# Best to have a litter box?



## hedgiesrule (Jan 19, 2009)

I've been wondering...
is easier to use a litter box for a hedgie or just use fleece liners and wash them?
I'd think that fleece liners would be easier... but it seems most people use litter boxes even though they have fleece liners.
Thanks,
hr


----------



## leannem (Mar 27, 2009)

Litter box with liners is definately easier. I find that hedgie poop can get pretty stuck onto fabric. If your hedgie uses a litter box then it's just like cleaning hte cat box every morning. I even use a litter scoop. Less laundry in the long run. And a bag of Yesterdays News litter can last for a long time for a hedgie.


----------



## LarryT (May 12, 2009)

I use a hi-corner litter pan and also a plastic glad ovenware dish under the wheel both filled with YesterdaysNews


----------



## smhufflepuff (Aug 28, 2008)

I think it's kind of hit or miss depending on the hog. 

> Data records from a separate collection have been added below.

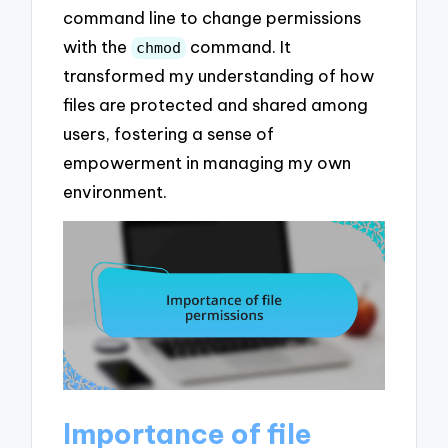
command line to change permissions
with the
command. It
chmod
transformed my understanding of how
files are protected and shared among
users, fostering a sense of
empowerment in managing my own
environment.
Importance of file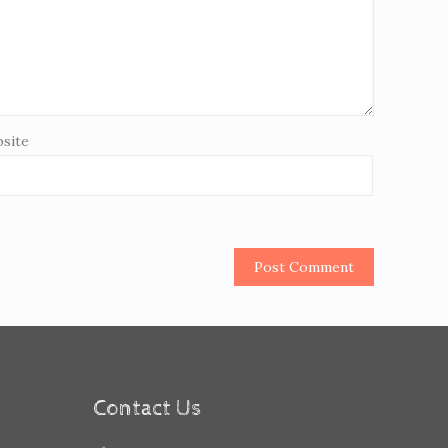
site
Contact Us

I have one for my hedgie - she uses it sometimes on her own... but at a frequency that leads me to believe she only used it by accident. She goes on her wheel when left to her own devices or peels back her liner and uses a corner or edge when there's no wheel (eg, when she sprained her leg and we had to take out the wheel). We use little wheel mats for under the wheel - smaller pieces of fleece that we take out daily so we don't have to wash her entire liner until a few days pass and she's made a right mess of everything with kibble crumbs and peepee paw prints.

Mostly, we use the litter box with her. Um... poor phrasing... how to describe? When she's out for playtime and she starts making pointy bottom/raised tail, that's when it comes into play. We'll hold her, she gets in the stance to go, and we make sure her rear is "aimed" in such a way that the messies drop into the litter box.

So, yeah, I'd say go ahead and get a litterbox, but you may end up using it a tad differently than intended


----------



## Nancy (Aug 22, 2008)

It depends on the hedgehog. Some hedgehogs will not use a litterbox no matter how much we try to convince them. Others are very acceptable to the idea. Try a low sided pan in front of the wheel. Some will also choose to use a certain corner of the cage and either a few paper towels or a shallow pan placed there will work. I've had a few that even preferred to have a private potty area so they got two igloos. One with paper towel on the bottom for a potty and the other igloo for a bed.


----------